The problem ::
Each record below should be set down exactly.

[Stored data entries]
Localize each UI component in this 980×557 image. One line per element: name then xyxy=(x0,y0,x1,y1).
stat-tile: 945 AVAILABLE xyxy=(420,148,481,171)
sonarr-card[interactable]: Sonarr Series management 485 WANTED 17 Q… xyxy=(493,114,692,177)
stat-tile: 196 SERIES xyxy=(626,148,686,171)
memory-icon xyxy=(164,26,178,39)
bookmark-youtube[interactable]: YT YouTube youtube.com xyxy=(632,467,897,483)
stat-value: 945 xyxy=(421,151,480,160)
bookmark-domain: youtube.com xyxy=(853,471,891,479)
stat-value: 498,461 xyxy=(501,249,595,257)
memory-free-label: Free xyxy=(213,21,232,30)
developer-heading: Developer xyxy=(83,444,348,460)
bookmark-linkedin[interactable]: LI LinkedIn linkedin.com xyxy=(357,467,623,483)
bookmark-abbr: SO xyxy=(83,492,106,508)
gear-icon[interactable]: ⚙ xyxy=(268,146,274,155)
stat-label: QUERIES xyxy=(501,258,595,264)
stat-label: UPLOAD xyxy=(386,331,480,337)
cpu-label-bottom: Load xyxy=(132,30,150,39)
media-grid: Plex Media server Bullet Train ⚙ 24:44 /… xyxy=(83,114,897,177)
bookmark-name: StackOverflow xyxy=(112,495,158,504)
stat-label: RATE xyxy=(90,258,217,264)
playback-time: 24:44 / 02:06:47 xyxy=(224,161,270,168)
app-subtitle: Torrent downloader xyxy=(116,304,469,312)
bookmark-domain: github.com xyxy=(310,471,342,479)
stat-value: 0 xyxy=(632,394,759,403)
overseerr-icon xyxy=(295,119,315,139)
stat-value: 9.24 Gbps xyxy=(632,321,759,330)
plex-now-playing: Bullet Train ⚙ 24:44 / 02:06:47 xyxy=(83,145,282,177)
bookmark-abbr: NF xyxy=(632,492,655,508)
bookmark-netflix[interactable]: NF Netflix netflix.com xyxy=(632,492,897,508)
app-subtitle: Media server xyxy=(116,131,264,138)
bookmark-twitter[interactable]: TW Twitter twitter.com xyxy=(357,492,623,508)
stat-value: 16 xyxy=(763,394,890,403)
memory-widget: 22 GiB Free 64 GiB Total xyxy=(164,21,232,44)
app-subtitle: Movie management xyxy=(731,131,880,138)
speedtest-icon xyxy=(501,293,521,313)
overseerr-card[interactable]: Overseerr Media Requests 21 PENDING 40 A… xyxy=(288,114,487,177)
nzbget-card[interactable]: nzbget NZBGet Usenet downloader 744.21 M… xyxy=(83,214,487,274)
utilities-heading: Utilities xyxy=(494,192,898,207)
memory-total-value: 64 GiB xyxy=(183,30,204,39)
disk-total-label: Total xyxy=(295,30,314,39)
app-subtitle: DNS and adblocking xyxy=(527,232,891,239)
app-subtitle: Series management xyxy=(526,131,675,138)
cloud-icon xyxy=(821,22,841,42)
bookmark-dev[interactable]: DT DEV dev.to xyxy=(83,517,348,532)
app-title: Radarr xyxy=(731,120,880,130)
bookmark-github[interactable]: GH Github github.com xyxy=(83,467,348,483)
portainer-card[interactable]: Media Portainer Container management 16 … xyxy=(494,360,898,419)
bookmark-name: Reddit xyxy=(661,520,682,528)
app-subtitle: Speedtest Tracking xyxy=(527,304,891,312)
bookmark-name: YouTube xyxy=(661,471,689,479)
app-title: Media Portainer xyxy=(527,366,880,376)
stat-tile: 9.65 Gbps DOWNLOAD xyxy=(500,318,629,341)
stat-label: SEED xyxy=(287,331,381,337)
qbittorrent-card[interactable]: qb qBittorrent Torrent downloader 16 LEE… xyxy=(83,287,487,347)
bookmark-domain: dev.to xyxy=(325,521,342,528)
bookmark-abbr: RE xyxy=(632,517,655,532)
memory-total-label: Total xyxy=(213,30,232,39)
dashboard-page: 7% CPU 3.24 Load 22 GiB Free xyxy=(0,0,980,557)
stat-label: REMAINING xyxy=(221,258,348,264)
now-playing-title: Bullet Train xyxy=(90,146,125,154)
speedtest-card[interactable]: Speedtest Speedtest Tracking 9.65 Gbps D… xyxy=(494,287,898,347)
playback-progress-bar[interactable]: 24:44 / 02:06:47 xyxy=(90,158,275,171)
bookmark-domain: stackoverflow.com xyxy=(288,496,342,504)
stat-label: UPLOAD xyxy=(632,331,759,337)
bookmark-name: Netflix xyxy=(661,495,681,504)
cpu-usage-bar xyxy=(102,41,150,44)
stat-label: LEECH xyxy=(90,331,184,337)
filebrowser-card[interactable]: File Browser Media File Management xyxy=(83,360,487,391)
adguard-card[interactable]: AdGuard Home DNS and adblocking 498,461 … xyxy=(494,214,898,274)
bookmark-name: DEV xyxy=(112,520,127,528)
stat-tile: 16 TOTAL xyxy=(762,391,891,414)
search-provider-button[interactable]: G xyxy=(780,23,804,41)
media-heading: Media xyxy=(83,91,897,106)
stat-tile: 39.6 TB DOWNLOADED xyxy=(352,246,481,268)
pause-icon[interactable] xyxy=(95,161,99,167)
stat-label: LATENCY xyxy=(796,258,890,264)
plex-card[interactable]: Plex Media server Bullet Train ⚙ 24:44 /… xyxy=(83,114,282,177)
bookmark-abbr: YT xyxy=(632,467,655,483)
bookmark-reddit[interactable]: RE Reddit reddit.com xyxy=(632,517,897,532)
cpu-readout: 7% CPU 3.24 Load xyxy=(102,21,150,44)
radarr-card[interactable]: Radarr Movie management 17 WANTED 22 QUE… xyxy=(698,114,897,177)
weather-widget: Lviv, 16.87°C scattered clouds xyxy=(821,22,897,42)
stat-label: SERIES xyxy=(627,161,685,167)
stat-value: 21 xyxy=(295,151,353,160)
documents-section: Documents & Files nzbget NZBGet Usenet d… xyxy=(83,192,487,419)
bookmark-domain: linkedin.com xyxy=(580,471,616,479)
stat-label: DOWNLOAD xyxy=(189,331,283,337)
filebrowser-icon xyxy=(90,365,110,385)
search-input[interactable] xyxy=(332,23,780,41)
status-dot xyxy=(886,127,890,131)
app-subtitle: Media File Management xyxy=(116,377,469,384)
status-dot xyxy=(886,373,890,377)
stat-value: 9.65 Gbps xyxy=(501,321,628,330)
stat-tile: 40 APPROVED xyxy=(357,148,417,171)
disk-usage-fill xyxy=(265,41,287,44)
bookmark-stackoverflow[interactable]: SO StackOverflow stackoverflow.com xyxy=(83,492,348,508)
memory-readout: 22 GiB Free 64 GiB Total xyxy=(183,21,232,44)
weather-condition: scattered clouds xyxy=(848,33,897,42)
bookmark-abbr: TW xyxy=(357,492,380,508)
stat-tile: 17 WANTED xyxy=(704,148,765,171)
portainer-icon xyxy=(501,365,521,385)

Answer space ::
Localize each UI component in this 980×557 image. One line per element: name then xyxy=(x0,y0,x1,y1).
stat-tile: 945 AVAILABLE xyxy=(420,148,481,171)
sonarr-card[interactable]: Sonarr Series management 485 WANTED 17 Q… xyxy=(493,114,692,177)
stat-tile: 196 SERIES xyxy=(626,148,686,171)
memory-icon xyxy=(164,26,178,39)
bookmark-youtube[interactable]: YT YouTube youtube.com xyxy=(632,467,897,483)
stat-value: 945 xyxy=(421,151,480,160)
bookmark-domain: youtube.com xyxy=(853,471,891,479)
stat-value: 498,461 xyxy=(501,249,595,257)
memory-free-label: Free xyxy=(213,21,232,30)
developer-heading: Developer xyxy=(83,444,348,460)
bookmark-linkedin[interactable]: LI LinkedIn linkedin.com xyxy=(357,467,623,483)
bookmark-abbr: SO xyxy=(83,492,106,508)
gear-icon[interactable]: ⚙ xyxy=(268,146,274,155)
stat-label: QUERIES xyxy=(501,258,595,264)
stat-label: UPLOAD xyxy=(386,331,480,337)
cpu-label-bottom: Load xyxy=(132,30,150,39)
media-grid: Plex Media server Bullet Train ⚙ 24:44 /… xyxy=(83,114,897,177)
bookmark-name: StackOverflow xyxy=(112,495,158,504)
stat-label: RATE xyxy=(90,258,217,264)
playback-time: 24:44 / 02:06:47 xyxy=(224,161,270,168)
app-subtitle: Torrent downloader xyxy=(116,304,469,312)
bookmark-domain: github.com xyxy=(310,471,342,479)
stat-value: 0 xyxy=(632,394,759,403)
overseerr-icon xyxy=(295,119,315,139)
stat-value: 9.24 Gbps xyxy=(632,321,759,330)
plex-now-playing: Bullet Train ⚙ 24:44 / 02:06:47 xyxy=(83,145,282,177)
bookmark-abbr: NF xyxy=(632,492,655,508)
bookmark-netflix[interactable]: NF Netflix netflix.com xyxy=(632,492,897,508)
app-subtitle: Media server xyxy=(116,131,264,138)
bookmark-twitter[interactable]: TW Twitter twitter.com xyxy=(357,492,623,508)
stat-value: 16 xyxy=(763,394,890,403)
memory-widget: 22 GiB Free 64 GiB Total xyxy=(164,21,232,44)
app-subtitle: Movie management xyxy=(731,131,880,138)
speedtest-icon xyxy=(501,293,521,313)
overseerr-card[interactable]: Overseerr Media Requests 21 PENDING 40 A… xyxy=(288,114,487,177)
nzbget-card[interactable]: nzbget NZBGet Usenet downloader 744.21 M… xyxy=(83,214,487,274)
utilities-heading: Utilities xyxy=(494,192,898,207)
memory-total-value: 64 GiB xyxy=(183,30,204,39)
disk-total-label: Total xyxy=(295,30,314,39)
app-subtitle: DNS and adblocking xyxy=(527,232,891,239)
app-subtitle: Series management xyxy=(526,131,675,138)
cloud-icon xyxy=(821,22,841,42)
bookmark-dev[interactable]: DT DEV dev.to xyxy=(83,517,348,532)
app-title: Radarr xyxy=(731,120,880,130)
bookmark-github[interactable]: GH Github github.com xyxy=(83,467,348,483)
portainer-card[interactable]: Media Portainer Container management 16 … xyxy=(494,360,898,419)
bookmark-name: Reddit xyxy=(661,520,682,528)
app-subtitle: Speedtest Tracking xyxy=(527,304,891,312)
bookmark-name: YouTube xyxy=(661,471,689,479)
app-title: Media Portainer xyxy=(527,366,880,376)
stat-tile: 9.65 Gbps DOWNLOAD xyxy=(500,318,629,341)
stat-label: SEED xyxy=(287,331,381,337)
qbittorrent-card[interactable]: qb qBittorrent Torrent downloader 16 LEE… xyxy=(83,287,487,347)
bookmark-domain: dev.to xyxy=(325,521,342,528)
bookmark-abbr: RE xyxy=(632,517,655,532)
memory-total-label: Total xyxy=(213,30,232,39)
dashboard-page: 7% CPU 3.24 Load 22 GiB Free xyxy=(0,0,980,557)
stat-label: REMAINING xyxy=(221,258,348,264)
now-playing-title: Bullet Train xyxy=(90,146,125,154)
speedtest-card[interactable]: Speedtest Speedtest Tracking 9.65 Gbps D… xyxy=(494,287,898,347)
playback-progress-bar[interactable]: 24:44 / 02:06:47 xyxy=(90,158,275,171)
bookmark-domain: stackoverflow.com xyxy=(288,496,342,504)
stat-label: UPLOAD xyxy=(632,331,759,337)
bookmark-name: Netflix xyxy=(661,495,681,504)
cpu-usage-bar xyxy=(102,41,150,44)
stat-label: LEECH xyxy=(90,331,184,337)
filebrowser-card[interactable]: File Browser Media File Management xyxy=(83,360,487,391)
adguard-card[interactable]: AdGuard Home DNS and adblocking 498,461 … xyxy=(494,214,898,274)
bookmark-name: DEV xyxy=(112,520,127,528)
stat-tile: 16 TOTAL xyxy=(762,391,891,414)
search-provider-button[interactable]: G xyxy=(780,23,804,41)
media-heading: Media xyxy=(83,91,897,106)
stat-tile: 39.6 TB DOWNLOADED xyxy=(352,246,481,268)
pause-icon[interactable] xyxy=(95,161,99,167)
stat-label: LATENCY xyxy=(796,258,890,264)
plex-card[interactable]: Plex Media server Bullet Train ⚙ 24:44 /… xyxy=(83,114,282,177)
bookmark-abbr: YT xyxy=(632,467,655,483)
bookmark-reddit[interactable]: RE Reddit reddit.com xyxy=(632,517,897,532)
cpu-readout: 7% CPU 3.24 Load xyxy=(102,21,150,44)
radarr-card[interactable]: Radarr Movie management 17 WANTED 22 QUE… xyxy=(698,114,897,177)
weather-widget: Lviv, 16.87°C scattered clouds xyxy=(821,22,897,42)
stat-label: SERIES xyxy=(627,161,685,167)
stat-value: 21 xyxy=(295,151,353,160)
documents-section: Documents & Files nzbget NZBGet Usenet d… xyxy=(83,192,487,419)
bookmark-domain: linkedin.com xyxy=(580,471,616,479)
stat-label: DOWNLOAD xyxy=(189,331,283,337)
filebrowser-icon xyxy=(90,365,110,385)
search-input[interactable] xyxy=(332,23,780,41)
status-dot xyxy=(886,127,890,131)
app-subtitle: Media File Management xyxy=(116,377,469,384)
status-dot xyxy=(886,373,890,377)
stat-value: 9.65 Gbps xyxy=(501,321,628,330)
stat-tile: 40 APPROVED xyxy=(357,148,417,171)
disk-usage-fill xyxy=(265,41,287,44)
bookmark-stackoverflow[interactable]: SO StackOverflow stackoverflow.com xyxy=(83,492,348,508)
memory-readout: 22 GiB Free 64 GiB Total xyxy=(183,21,232,44)
weather-condition: scattered clouds xyxy=(848,33,897,42)
bookmark-abbr: TW xyxy=(357,492,380,508)
stat-tile: 17 WANTED xyxy=(704,148,765,171)
portainer-icon xyxy=(501,365,521,385)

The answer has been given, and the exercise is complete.